After a week that had begun with protests and shattered glass, Carolyn Chen, florist at Wild Things in Homewood, wanted to end it with something beautiful that could reunite the community. Chen began messaging her florist friends to see if her idea of a flower arch on Rotary Trail could be possible.
Chen soon had more than 30 florists around Birmingham who were willing to donate flowers and supplies.
Cameron Pappas, owner of Norton’s Florist downtown and one of the flower contributors, said that, although the total cost of the flower arch probably was about $20,000, florists coming together to help the community was priceless to him.
“As a community, our hearts are hurting, and we know that flowers heal,” Pappas said.
“Each person participating had their own reason,” he said. We all wanted to make the city shine. We wanted to give people beautiful flowers to look at, rather than broken glass and boarded up windows.” Protestors leaving a demonstration after attacking monuments in Linn Park had swept through downtown Birmingham, vandalizing storefronts along the way.
The florists used the flower arch project to express themselves in their own ways. However, one key element in the arch was planned from the beginning.
Pappas said that many people questioned whether the gap in the arch was created because they ran out of flowers. It was not.
“Originally, it was going to be a lot more prominent for design aesthetics. We kept getting more and more flowers, so the gap ended up being relatively small. The gap was left as a sign for how far the community has to go,” said Pappas.
Chen said the gap signifies the community being open to further conversation on race and justice.
“It presents another point of reflection and calls for questions like, ‘What’s missing here?’ ‘How far are we from effecting change?’ ‘Can we close the equality gaps that are so blatant?’ ‘What’s missing in our education system?’ ‘What other pieces are we missing to move forward?” said Chen.

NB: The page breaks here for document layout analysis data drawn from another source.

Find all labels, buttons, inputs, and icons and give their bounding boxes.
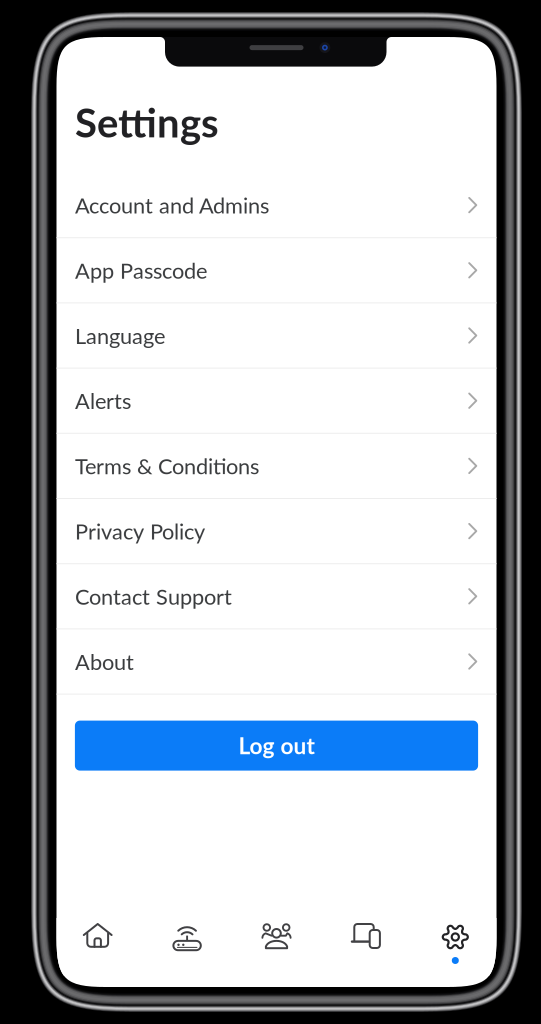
button[interactable]: About — [56, 629, 496, 695]
button[interactable]: Contact Support — [56, 564, 496, 629]
button[interactable]: Alerts — [56, 369, 496, 434]
staticText: About — [75, 648, 134, 675]
staticText: Contact Support — [75, 583, 232, 609]
staticText: App Passcode — [75, 257, 207, 283]
button[interactable]: Home — [53, 918, 142, 976]
button[interactable]: Network — [142, 918, 232, 976]
button[interactable]: Account and Admins — [56, 173, 496, 238]
staticText: Language — [75, 322, 165, 349]
staticText: Settings — [75, 98, 219, 146]
button[interactable]: Devices — [321, 918, 411, 976]
button[interactable]: Terms & Conditions — [56, 434, 496, 499]
staticText: Account and Admins — [75, 192, 269, 218]
button[interactable]: Settings — [411, 918, 500, 976]
button[interactable]: Privacy Policy — [56, 499, 496, 564]
staticText: Terms & Conditions — [75, 453, 259, 479]
button[interactable]: App Passcode — [56, 238, 496, 303]
button[interactable]: People — [232, 918, 321, 976]
button[interactable]: Log out — [75, 721, 478, 771]
button[interactable]: Language — [56, 303, 496, 369]
staticText: Log out — [238, 732, 314, 759]
staticText: Alerts — [75, 388, 131, 414]
staticText: Privacy Policy — [75, 518, 205, 544]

As people found out about the flower arch, many went to the Rotary Trail to see it for themselves and document the decorated landmark.
“People driving by were waving and honking at us as we were building the arch,” said Pappas.
Chen said that the arch already has sparked the conversation she was hoping for in the community.
“The flowers came down Monday, but the message lives on in the hearts of Birminghamians,” said Chen.
Chen said that the flower arch was her way of sharing her gift with the city and remembering those who have been victims of racism. Her goal was to bring the community together to reflect, inspire and learn from each other, as well as discussing how to move forward in a way that makes the community more just and equal.
Pappas said that he and other local florists already are talking about recreating the flower arch on Rotary Trail in the future and are considering starting a GoFundMe account to help fund it.